Freshwater or Seawater Water Ballast?

Initially the cruising man in me was reluctant to forego the increased freshwater capacity that the ballast tanks could provide, so they were used to supplement the standard water tanks located close to, and either side of, the centreline.

However, after lugging over 1,000lbs of this additional water all the way across the Atlantic without using any of it, I converted it to a seawater system.

Diagramatic of a water ballast system on a sailboatThere's a fair amount of plumbing involved...

Now I can get rid of it and replace it as required, and think of it as adjustable displacement. Tacking is done by opening a couple of simple valves and switching on the appropriate transfer pump. The boat's then tacked in the normal way, and then when the transfer is complete, the valves are closed and the pump's switched off.

Hard on the wind, with both windward tanks full, Alacazam heels about 6 degrees less for the same sail area and wind strength than she otherwise would, and sails quicker as a consequence. The concentration of outboard weight in the centre section of the boat noticeably improves the fore-and-aft stability, and coupled with less heel, reduces pitch and roll appreciably, the increased displacement making the boat generally more comfortable.

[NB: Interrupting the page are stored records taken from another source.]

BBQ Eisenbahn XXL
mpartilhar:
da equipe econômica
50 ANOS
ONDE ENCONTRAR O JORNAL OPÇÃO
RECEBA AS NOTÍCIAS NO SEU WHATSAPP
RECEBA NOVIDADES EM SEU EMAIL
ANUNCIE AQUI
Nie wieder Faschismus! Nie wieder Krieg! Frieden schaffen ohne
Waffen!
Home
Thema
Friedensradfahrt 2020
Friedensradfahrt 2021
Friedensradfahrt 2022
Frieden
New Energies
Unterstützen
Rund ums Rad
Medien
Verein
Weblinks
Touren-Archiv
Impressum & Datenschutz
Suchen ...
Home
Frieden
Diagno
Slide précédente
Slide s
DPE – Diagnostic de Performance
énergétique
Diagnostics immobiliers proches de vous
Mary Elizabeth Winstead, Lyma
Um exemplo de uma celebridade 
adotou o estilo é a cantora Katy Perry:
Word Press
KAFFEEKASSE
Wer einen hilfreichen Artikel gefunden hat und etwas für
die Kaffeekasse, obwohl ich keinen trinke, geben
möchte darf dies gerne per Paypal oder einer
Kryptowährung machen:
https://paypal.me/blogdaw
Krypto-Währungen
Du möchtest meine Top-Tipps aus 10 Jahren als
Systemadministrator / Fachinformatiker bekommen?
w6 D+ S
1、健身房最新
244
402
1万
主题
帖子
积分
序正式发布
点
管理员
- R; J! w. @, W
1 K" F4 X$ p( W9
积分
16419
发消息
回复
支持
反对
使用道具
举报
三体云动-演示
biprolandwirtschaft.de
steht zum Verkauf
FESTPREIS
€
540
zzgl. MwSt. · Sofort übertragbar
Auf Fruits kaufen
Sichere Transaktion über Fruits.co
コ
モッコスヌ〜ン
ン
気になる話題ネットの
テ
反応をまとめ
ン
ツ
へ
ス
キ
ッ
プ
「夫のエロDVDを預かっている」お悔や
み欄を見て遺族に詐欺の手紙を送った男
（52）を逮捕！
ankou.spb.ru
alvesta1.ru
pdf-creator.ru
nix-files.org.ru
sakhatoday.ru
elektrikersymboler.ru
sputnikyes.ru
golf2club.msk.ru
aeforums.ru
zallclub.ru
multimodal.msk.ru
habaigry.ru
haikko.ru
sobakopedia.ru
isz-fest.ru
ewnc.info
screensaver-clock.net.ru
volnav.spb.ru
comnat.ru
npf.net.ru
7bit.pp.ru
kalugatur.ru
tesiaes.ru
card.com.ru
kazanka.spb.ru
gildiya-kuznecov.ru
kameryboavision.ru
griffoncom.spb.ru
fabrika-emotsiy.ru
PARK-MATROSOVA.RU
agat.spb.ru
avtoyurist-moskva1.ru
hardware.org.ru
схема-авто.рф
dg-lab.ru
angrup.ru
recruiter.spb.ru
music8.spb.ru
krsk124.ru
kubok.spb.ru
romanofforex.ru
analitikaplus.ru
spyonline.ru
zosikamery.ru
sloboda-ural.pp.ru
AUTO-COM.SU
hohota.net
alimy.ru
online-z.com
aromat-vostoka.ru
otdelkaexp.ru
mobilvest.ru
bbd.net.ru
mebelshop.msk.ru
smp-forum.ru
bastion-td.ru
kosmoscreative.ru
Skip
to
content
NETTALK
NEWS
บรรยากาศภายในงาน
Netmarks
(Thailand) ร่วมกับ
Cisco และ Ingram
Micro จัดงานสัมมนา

As the wind moves aft, the forward tank is drained and when well off the wind both tanks are drained. Of course in a short-tacking situation, the valve turning and pump switching involved in swapping the water from one side to the other requires a lot more rushing about that I'm accustomed to, so we only use the water ballast system on long offshore tacks.

The downside is that the tanks and the plumbing take up space that could otherwise be used for stowage, but there's no doubt that a moderate degree of water ballast in a light-ish displacement cruising yacht can improve both her performance and crew comfort.

Water Ballast: A Few FAQs...

What is a water ballast system?

A water ballast system is a device that allows a sailboat to fill or empty tanks with seawater to adjust its stability, trim, and performance. The water ballast can be transferred from one side of the boat to the other, or from the bow to the stern, depending on the sailing conditions.

How does a water ballast system work?

A water ballast system works by using scoops, valves, pumps, and tanks to control the flow of water in and out of the boat. The scoops are openings in the hull that can be lowered or raised to capture or release water. The valves are switches that direct the water to the desired tanks. The pumps are devices that speed up the filling or emptying process. The tanks are containers that store the water ballast.

What are the benefits of a water ballast system?

A water ballast system can provide several benefits for a sailboat, such as:

  • Increasing stability by lowering the centre of gravity and reducing the angle of heel;
  • Improving performance by optimizing the sail area and reducing the wetted surface;
  • Enhancing comfort by smoothing the motion and reducing the rolling;
  • Saving space and cost by eliminating the need for fixed ballast.

What are the drawbacks of a water ballast system?

A water ballast system can also have some drawbacks for a sailboat, such as:

  • Taking up precious room on board that could be used for storage or accommodation;
  • Increasing complexity and maintenance costs due to the additional equipment and plumbing;
  • Creating potential environmental issues by spreading invasive species or pollutants through the water exchange;
  • Losing effectiveness at low speeds or when sailing upwind due to the reduced water pressure on the scoops.

How much water ballast do I need for my sailboat?

The amount of water ballast needed for a sailboat depends on several factors, such as the size, shape, and design of the hull, the weight and distribution of the fixed ballast, the rig and sail plan, and the sailing conditions. There is no simple formula to calculate the optimal water ballast, but some general guidelines are:

  • The water ballast should be between 10% and 30% of the total displacement of the boat;
  • The water ballast should be placed as low and as far outboard as possible to maximize its righting moment;
  • The water ballast should be adjusted according to the wind strength, wave height, and point of sail to achieve the best balance and trim.

The above answers were drafted by sailboat-cruising.com using GPT-4 (OpenAI’s large-scale language-generation model) as a research assistant to develop source material; to the best of our knowledge, we believe them to be accurate.